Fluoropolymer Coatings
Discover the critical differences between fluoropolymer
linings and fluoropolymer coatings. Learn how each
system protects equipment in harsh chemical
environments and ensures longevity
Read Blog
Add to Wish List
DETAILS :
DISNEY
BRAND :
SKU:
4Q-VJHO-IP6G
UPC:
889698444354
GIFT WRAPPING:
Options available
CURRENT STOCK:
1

* * * * * * *

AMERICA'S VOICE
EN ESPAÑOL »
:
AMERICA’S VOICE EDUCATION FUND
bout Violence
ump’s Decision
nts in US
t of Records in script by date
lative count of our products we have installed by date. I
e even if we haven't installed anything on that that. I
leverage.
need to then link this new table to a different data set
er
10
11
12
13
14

* * * * * * *

## WHAT NEEDS TO BE DONE
Go through the data and gather every line that holds "VOICE".

## EXERCISE SOLUTION
AMERICA'S VOICE
AMERICA’S VOICE EDUCATION FUND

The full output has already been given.